━━━ MATERIAL FOR THIS TASK ━━━

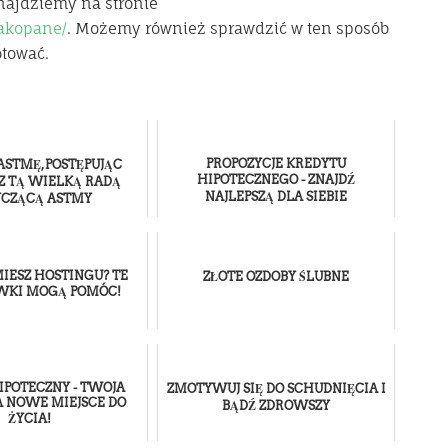
najdziemy na stronie
akopane/
. Możemy również sprawdzić w ten sposób
tować.
PROPOZYCJE KREDYTU
ASTMĘ, POSTĘPUJĄC
HIPOTECZNEGO - ZNAJDŹ
Z TĄ WIELKĄ RADĄ
NAJLEPSZĄ DLA SIEBIE
YCZĄCĄ ASTMY
IESZ HOSTINGU? TE
ZŁOTE OZDOBY ŚLUBNE
KI MOGĄ POMÓC!
IPOTECZNY - TWOJA
ZMOTYWUJ SIĘ DO SCHUDNIĘCIA I
A NOWE MIEJSCE DO
BĄDŹ ZDROWSZY
ŻYCIA!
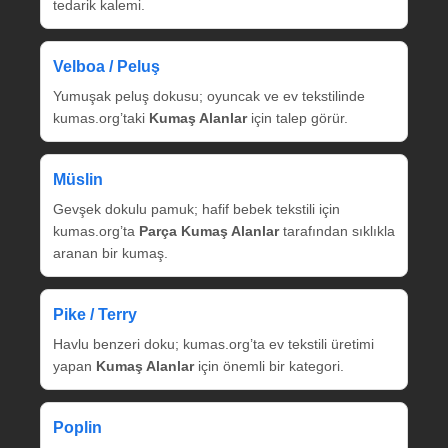
tedarik kalemi.
Velboa / Peluş
Yumuşak peluş dokusu; oyuncak ve ev tekstilinde
kumas.org’taki
Kumaş Alanlar
için talep görür.
Müslin
Gevşek dokulu pamuk; hafif bebek tekstili için
kumas.org’ta
Parça Kumaş Alanlar
tarafından sıklıkla
aranan bir kumaş.
Pike / Terry
Havlu benzeri doku; kumas.org’ta ev tekstili üretimi
yapan
Kumaş Alanlar
için önemli bir kategori.
Poplin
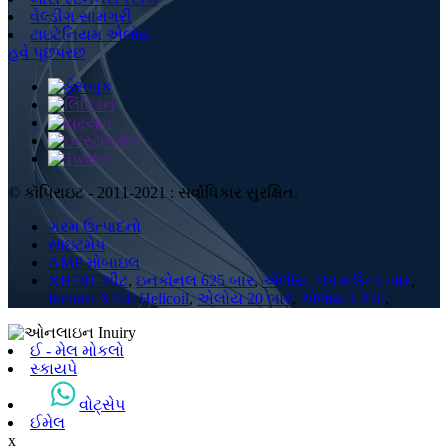
વેલ્ડીંગ સામગ્રી
ટાઇટેનિયમ એલોય
હવે પૂછપરછ
© કૉપિરાઇટ - 2011-2021 : સર્વાધિકાર સુરક્ષિત.
ગરમ ઉત્પાદનો
સાઇટમેપ
AMP મોબાઇલ
XH78T શીટ
,
ઇનકોનલ 625 બાર
,
એલોય 718 રાઉન્ડ બાર
,
Inconel X750 Helicoil
,
એલોય 20 બાર
,
એલોય C276
,
ઈ - મેલ મોકલો
સ્કાયપે
વોટ્સેપ
ઈમેલ
x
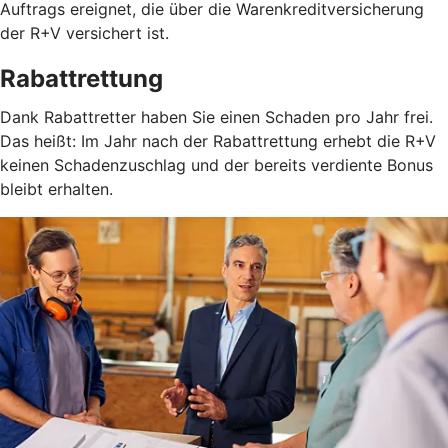
Auftrags ereignet, die über die Warenkreditversicherung
der R+V versichert ist.
Rabattrettung
Dank Rabattretter haben Sie einen Schaden pro Jahr frei.
Das heißt: Im Jahr nach der Rabattrettung erhebt die R+V
keinen Schadenzuschlag und der bereits verdiente Bonus
bleibt erhalten.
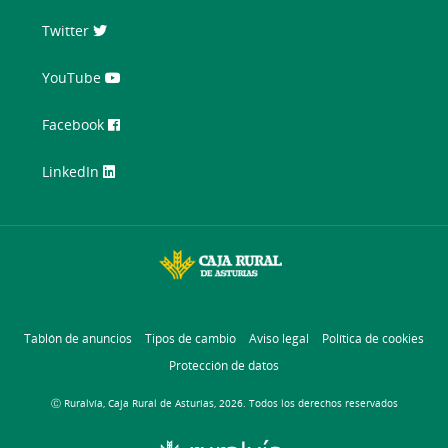
Twitter
YouTube
Facebook
LinkedIn
Tablón de anuncios
Tipos de cambio
Aviso legal
Política de cookies
Protección de datos
Ⓒ Ruralvía, Caja Rural de Asturias, 2026. Todos los derechos reservados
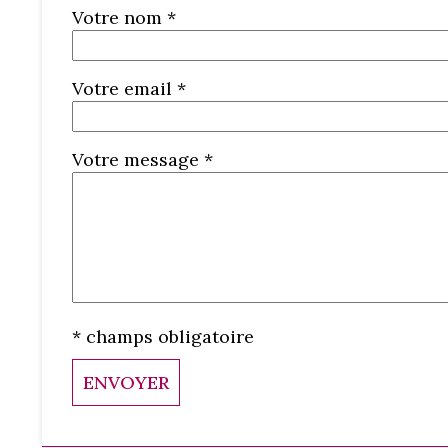
Votre nom *
Votre email *
Votre message *
* champs obligatoire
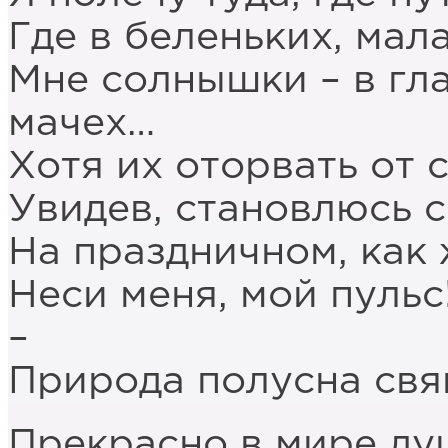
Где в беленьких, мала
Мне солнышки – в гла
мачех…
Хотя их оторвать от с
Увидев, становлюсь с
На праздничном, как 
Неси меня, мой пульс
–
Природа полусна свя
Прекрасно в мире душ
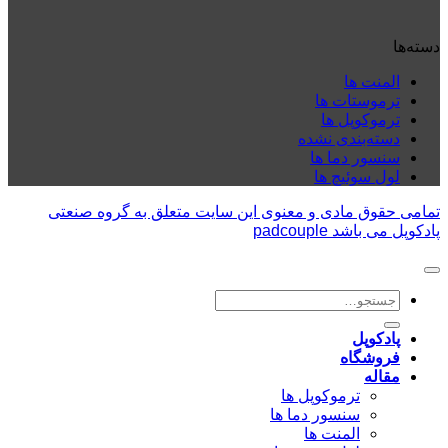
دسته‌ها
المنت ها
ترموستات ها
ترموکوپل ها
دسته‌بندی نشده
سنسور دما ها
لول سوئیچ ها
تمامی حقوق مادی و معنوی این سایت متعلق به گروه صنعتی
پادکوپل می باشد padcouple
جستجو
برای:
پادکوپل
فروشگاه
مقاله
ترموکوپل ها
سنسور دما ها
المنت ها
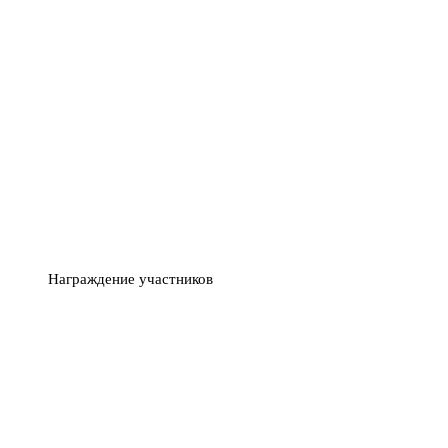
Награждение участников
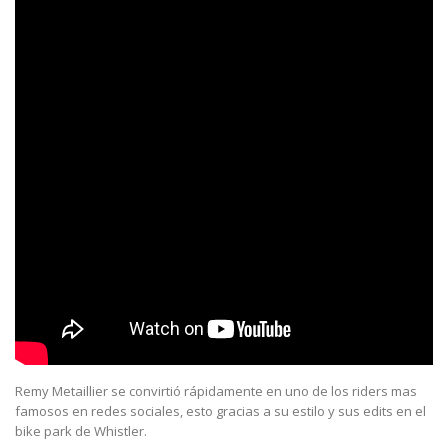
Remy Metaillier se convirtió rápidamente en uno de los riders mas
famosos en redes sociales, esto gracias a su estilo y sus edits en el
bike park de Whistler.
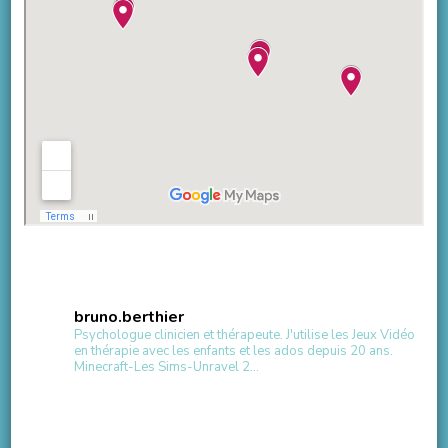
bruno.berthier
Psychologue clinicien et thérapeute.
J'utilise les Jeux Vidéo
en thérapie avec les enfants et les ados depuis 20 ans.
Minecraft-Les Sims-Unravel 2...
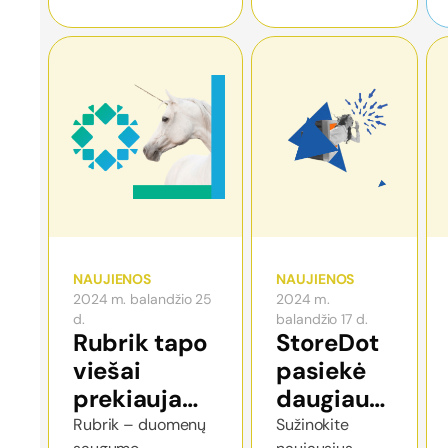
parke įvyko
dirbtinio intelekto
iškilmingas
mokymo įrankių
renginys
kūrimą.
NAUJIENOS
NAUJIENOS
2024 m. balandžio 25
2024 m.
d.
balandžio 17 d.
Rubrik tapo
StoreDot
viešai
pasiekė
prekiaujama
daugiau
bendrove
nei 2000
Rubrik – duomenų
Sužinokite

━━━

Type the entries again verbatim. Drop the images.

ANSWER:
najdziemy na stronie
akopane/
. Możemy również sprawdzić w ten sposób
tować.
PROPOZYCJE KREDYTU
ASTMĘ, POSTĘPUJĄC
HIPOTECZNEGO - ZNAJDŹ
Z TĄ WIELKĄ RADĄ
NAJLEPSZĄ DLA SIEBIE
YCZĄCĄ ASTMY
IESZ HOSTINGU? TE
ZŁOTE OZDOBY ŚLUBNE
KI MOGĄ POMÓC!
IPOTECZNY - TWOJA
ZMOTYWUJ SIĘ DO SCHUDNIĘCIA I
A NOWE MIEJSCE DO
BĄDŹ ZDROWSZY
ŻYCIA!
tedarik kalemi.
Velboa / Peluş
Yumuşak peluş dokusu; oyuncak ve ev tekstilinde
kumas.org’taki
Kumaş Alanlar
için talep görür.
Müslin
Gevşek dokulu pamuk; hafif bebek tekstili için
kumas.org’ta
Parça Kumaş Alanlar
tarafından sıklıkla
aranan bir kumaş.
Pike / Terry
Havlu benzeri doku; kumas.org’ta ev tekstili üretimi
yapan
Kumaş Alanlar
için önemli bir kategori.
Poplin
વેલ્ડીંગ સામગ્રી
ટાઇટેનિયમ એલોય
હવે પૂછપરછ
© કૉપિરાઇટ - 2011-2021 : સર્વાધિકાર સુરક્ષિત.
ગરમ ઉત્પાદનો
સાઇટમેપ
AMP મોબાઇલ
XH78T શીટ
,
ઇનકોનલ 625 બાર
,
એલોય 718 રાઉન્ડ બાર
,
Inconel X750 Helicoil
,
એલોય 20 બાર
,
એલોય C276
,
ઈ - મેલ મોકલો
સ્કાયપે
વોટ્સેપ
ઈમેલ
x
Auftrags ereignet, die über die Warenkreditversicherung
der R+V versichert ist.
Rabattrettung
Dank Rabattretter haben Sie einen Schaden pro Jahr frei.
Das heißt: Im Jahr nach der Rabattrettung erhebt die R+V
keinen Schadenzuschlag und der bereits verdiente Bonus
bleibt erhalten.
Twitter
YouTube
Facebook
LinkedIn
Tablón de anuncios
Tipos de cambio
Aviso legal
Política de cookies
Protección de datos
Ⓒ Ruralvía, Caja Rural de Asturias, 2026. Todos los derechos reservados
Votre nom *
Votre email *
Votre message *
* champs obligatoire
Где в беленьких, мала
Мне солнышки – в гла
мачех…
Хотя их оторвать от с
Увидев, становлюсь с
На праздничном, как 
Неси меня, мой пульс
–
Природа полусна свя
Прекрасно в мире душ
دسته‌ها
المنت ها
ترموستات ها
ترموکوپل ها
دسته‌بندی نشده
سنسور دما ها
لول سوئیچ ها
تمامی حقوق مادی و معنوی این سایت متعلق به گروه صنعتی
پادکوپل می باشد padcouple
جستجو
برای:
پادکوپل
فروشگاه
مقاله
ترموکوپل ها
سنسور دما ها
المنت ها
Награждение участников
Remy Metaillier se convirtió rápidamente en uno de los riders mas
famosos en redes sociales, esto gracias a su estilo y sus edits en el
bike park de Whistler.
bruno.berthier
Psychologue clinicien et thérapeute.
J'utilise les Jeux Vidéo
en thérapie avec les enfants et les ados depuis 20 ans.
Minecraft-Les Sims-Unravel 2...
parke įvyko
dirbtinio intelekto
iškilmingas
mokymo įrankių
renginys
kūrimą.
NAUJIENOS
NAUJIENOS
2024 m. balandžio 25
2024 m.
d.
balandžio 17 d.
Rubrik tapo
StoreDot
viešai
pasiekė
prekiaujama
daugiau
bendrove
nei 2000
Rubrik – duomenų
Sužinokite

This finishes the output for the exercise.